We also visited Guadalajara and then Puerto Vallarta on the coast where we ended with several days of sunshine, parasailing and morning exercise at the nearby John Newcomb Tennis Center. The Connellsville High School kids found a local night club where they would dance into the night. One evening our family and some of the kids left the hotel strip along the shore and visited the dusty streets of downtown Puerto Vallarta, attending a local movie theater which was showing a grainy copy of “Witness” dubbed in Spanish. The Mexican audience cheered when Harrison Ford decked the Lancaster ruffians who were bothering the Amish. I mention this movie in part because I was now fully aware of how my people the Amish had become an international phenomenon.

Closer to home our family continued to host people off and on who found us through the Mennonite Your Way listing. One unusual guest during this time was Raymond Mummert who practiced a traditional reflexology, which assumes that the foot is like a plant root supplying health and basic information to the rest of the organism. I had become acquaintd with this health approach when I had visited the Holmes County, Ohio, Amish folk healer John A. Yoder. For the night’s lodging and breakfast (instead of money), Mummert offered us health examinations, and I suppose entertainment, by making footprints of ink on a paper which he then analyzed. His analysis for me was: back out of line, lower disc problems, colon problems, liver (unspecified issues), heart trouble, and bad pancreas. His prescription was to get on a cleansing program, also noting that I had too much insulin which was burning my brains out. Fortunately, Mummert found Gloria and the children’s feet to be in better health.

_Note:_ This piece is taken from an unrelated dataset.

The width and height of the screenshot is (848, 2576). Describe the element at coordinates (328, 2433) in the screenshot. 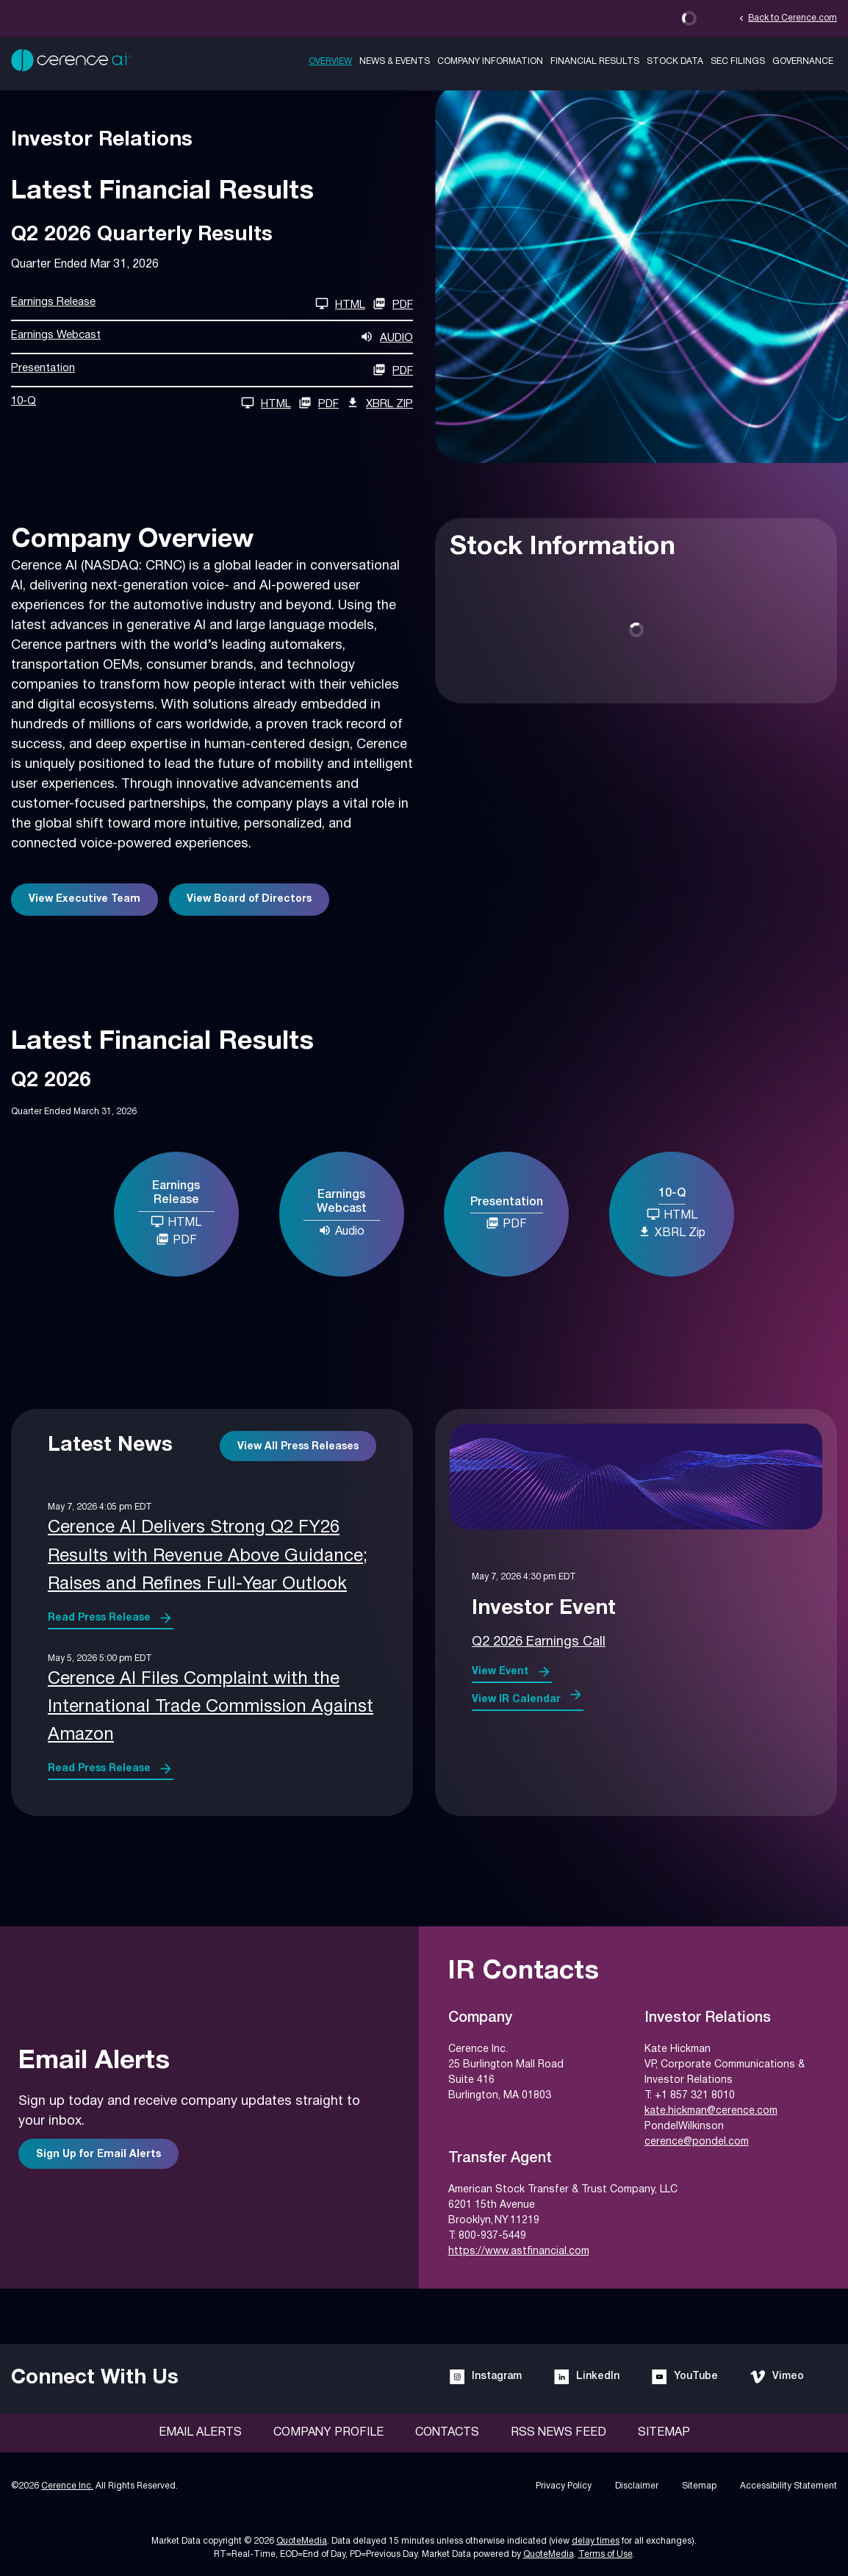

I see `Company Profile` at that location.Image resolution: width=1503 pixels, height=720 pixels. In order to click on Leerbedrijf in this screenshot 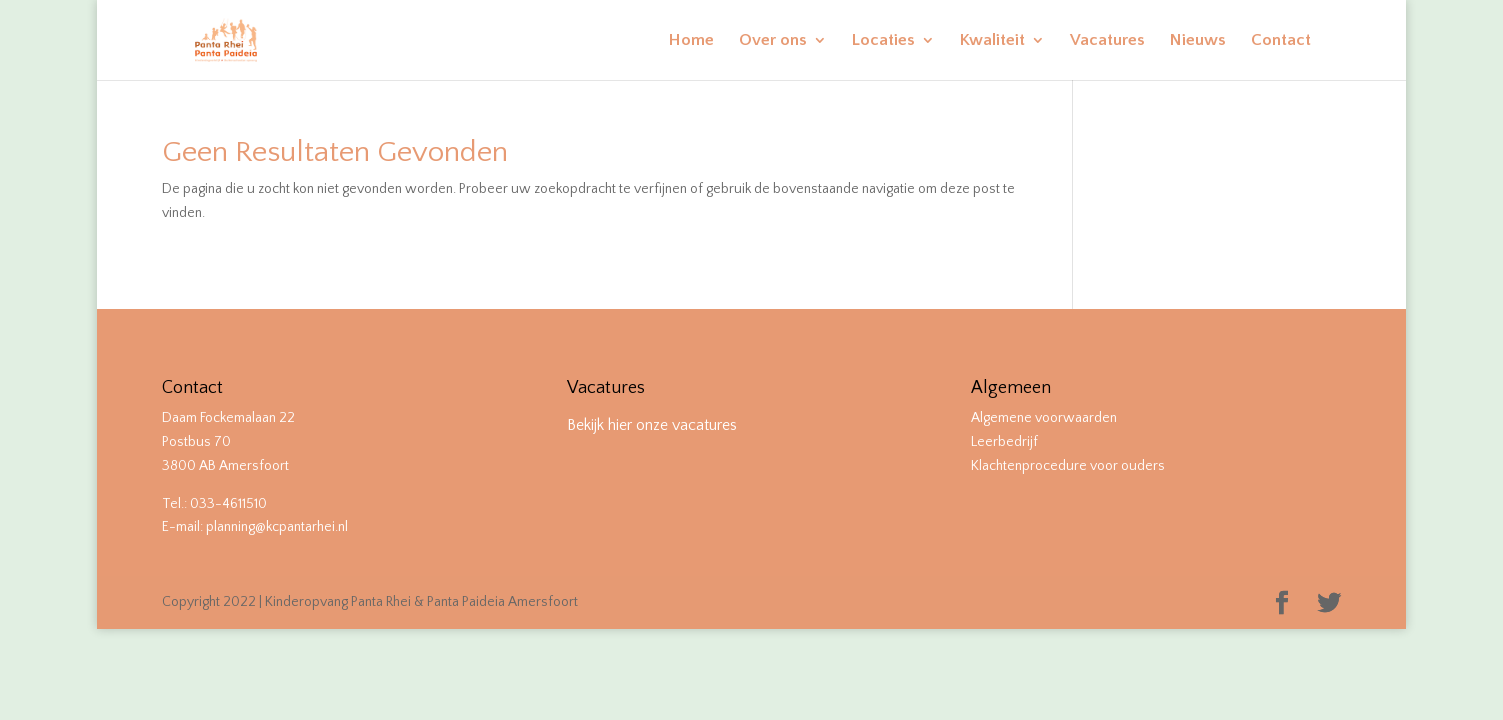, I will do `click(1004, 442)`.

Most of this chapter comes from personal files and memories. Background on the “Witness” movie controversy can be found in John A. Hostetler, "Marketing the Amish Soul,"
Gospel Herald
(June 26 1984, 452-53) and  Merle Good, "Reflections on the Witness Controversy," Gospel Herald (March 5, 1985,
162-164). Numerous letters followed in the publication.
Copies of Reflexologist Raymond Mummert’s foot analysis and diagnosis are in my 1984 Ideas and Activities file.